Bragg UNSW Press Prize for Science Writing 2016 Shortlist!

Wow!

So this happened…

My story, Lucy’s Lullaby has been shortlisted for the Bragg UNSW Press Prize for Science Writing 2016.

Yes, I’ve happy danced. And I’m still happy dancing.

I was already over the moon that it’s being included in the Best Australian Science Writing 2016.

I can still remember a time, earlier this year, sitting at my desk. It was late at night. The house was quiet and the heavily marked up pages were taunting me from where they lay in the light of the small lamp.  The story wasn’t coming together. There was just so much information I wanted to share. So many different paths to wander down.  It was all interesting stuff, too, and the idea of leaving anything out was kind of heartbreaking. But leaving everything in, well that wasn’t working either because the story was no longer a story. It had become instead something else, something large and unwieldy.  I couldn’t find the story anymore. I had many trees and no forest. That night, at that hour. I really almost gave up.

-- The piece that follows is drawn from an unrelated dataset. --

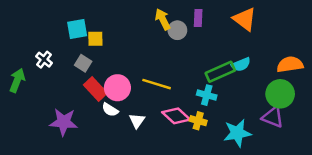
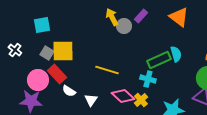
purple rectangle: (198, 18) -> (141, 16), turned 40
yellow square: (95, 39) -> (63, 51), moved, size x1.6
cyan semicircle: (241, 64) -> (176, 54), turned -84
pink circle: (117, 88) -> (38, 80), moved
yellow cross: (198, 121) -> (141, 100), turned 32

Then I remembered I’d once read something about exactly this problem, and from one of my favourite science writers, too.  I googled and googled and googled until I found it again.

Bobbie Johnson from Medium had recently interviewed science writer Carl Zimmer about writing. He asked, quite simply, what was the one thing he wished he’d known when he was starting out?

Zimmer answered, “I wish someone told me I shouldn’t be making ships in a bottle.”

It seems an obscure thing to say but he explains himself here, and it’s excellent advice so I want to pass it on.

In essence, the story needs you to leave things out.

That night, I took a break, thought about this and when I went back to work, and started taking things out. To soften the blow, I kept telling myself, ‘yes, this is for a story, but not this story’.  I edited and edited, and there beneath all that amorphous interestingness I found the story.

I’m so glad I didn’t give up that night.